How to complete this task: Please transcribe, word for word, only the lines from the one containing "起名价格套餐设置06 – 对客话术总" through the last line of the records below, both included, and leave out every picture.

==============================

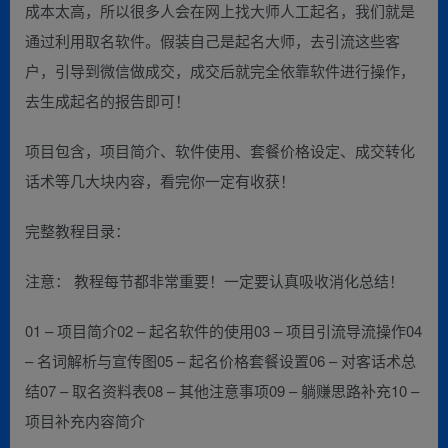
成本太高，所以很多人会在网上找大师人工起名，我们就是
通过利用取名软件。假装自己是起名大师，去引流这些客
户，引导到微信做成交，成交后就完全依靠软件进行操作，
去生成起名的报告即可！
项目包含，项目简介、软件使用、套餐价格设定、成交转化
话术等几大块内容，看完你一定有收获！
完整教程目录：
注意： 教程每节都非常重要！一定要认真吸收消化总结！
01 – 项目简介02 – 起名软件的使用03 – 项目引流导流操作04
– 名词解析与宣传图05 – 起名价格套餐设置06 – 对客话术总
结07 – 取名资料表08 – 其他注意事项09 – 躺赚思路补充10 –
项目补充内容简介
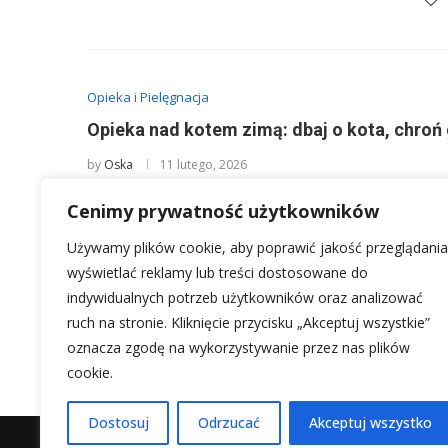
Opieka i Pielęgnacja
Opieka nad kotem zimą: dbaj o kota, chroń
by
Oska
11 lutego, 2026
Zima potrafi być piękną porą roku, ale dla naszych koci
Cenimy prywatność użytkowników
zdrowie staje …
Używamy plików cookie, aby poprawić jakość przeglądania
wyświetlać reklamy lub treści dostosowane do
indywidualnych potrzeb użytkowników oraz analizować
ruch na stronie. Kliknięcie przycisku „Akceptuj wszystkie”
2
1
3
4
oznacza zgodę na wykorzystywanie przez nas plików
cookie.
Dostosuj
Odrzucać
Akceptuj wszystko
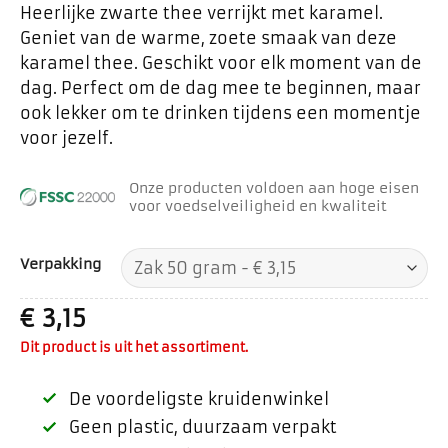
Heerlijke zwarte thee verrijkt met karamel.
Geniet van de warme, zoete smaak van deze
karamel thee. Geschikt voor elk moment van de
dag. Perfect om de dag mee te beginnen, maar
ook lekker om te drinken tijdens een momentje
voor jezelf.
Onze producten voldoen aan hoge eisen
voor voedselveiligheid en kwaliteit
Verpakking
€
3,15
Dit product is uit het assortiment.
De voordeligste kruidenwinkel
Geen plastic, duurzaam verpakt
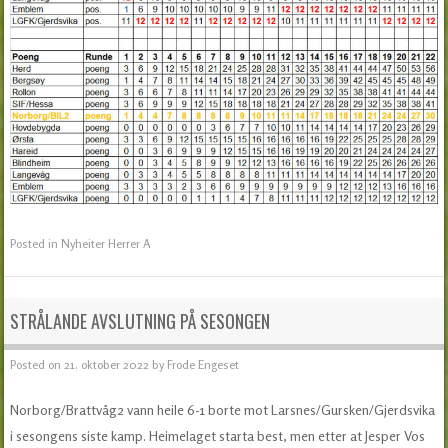
Posted in
Nyheiter Herrer A
STRÅLANDE AVSLUTNING PÅ SESONGEN
Posted on
21. oktober 2022
by
Frode Engeset
Norborg/Brattvåg2 vann heile 6-1 borte mot Larsnes/Gursken/Gjerdsvika
i sesongens siste kamp. Heimelaget starta best, men etter at Jesper Vos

==============================

Solution to this problem:
– 名词解析与宣传图05 – 起名价格套餐设置06 – 对客话术总
结07 – 取名资料表08 – 其他注意事项09 – 躺赚思路补充10 –
项目补充内容简介
Opieka i Pielęgnacja
Opieka nad kotem zimą: dbaj o kota, chroń
by
Oska
11 lutego, 2026
Zima potrafi być piękną porą roku, ale dla naszych koci
Cenimy prywatność użytkowników
zdrowie staje …
Używamy plików cookie, aby poprawić jakość przeglądania
wyświetlać reklamy lub treści dostosowane do
indywidualnych potrzeb użytkowników oraz analizować
ruch na stronie. Kliknięcie przycisku „Akceptuj wszystkie”
2
1
3
4
oznacza zgodę na wykorzystywanie przez nas plików
cookie.
Dostosuj
Odrzucać
Akceptuj wszystko
Heerlijke zwarte thee verrijkt met karamel.
Geniet van de warme, zoete smaak van deze
karamel thee. Geschikt voor elk moment van de
dag. Perfect om de dag mee te beginnen, maar
ook lekker om te drinken tijdens een momentje
voor jezelf.
Onze producten voldoen aan hoge eisen
voor voedselveiligheid en kwaliteit
Verpakking
€
3,15
Dit product is uit het assortiment.
De voordeligste kruidenwinkel
Geen plastic, duurzaam verpakt
Posted in
Nyheiter Herrer A
STRÅLANDE AVSLUTNING PÅ SESONGEN
Posted on
21. oktober 2022
by
Frode Engeset
Norborg/Brattvåg2 vann heile 6-1 borte mot Larsnes/Gursken/Gjerdsvika
i sesongens siste kamp. Heimelaget starta best, men etter at Jesper Vos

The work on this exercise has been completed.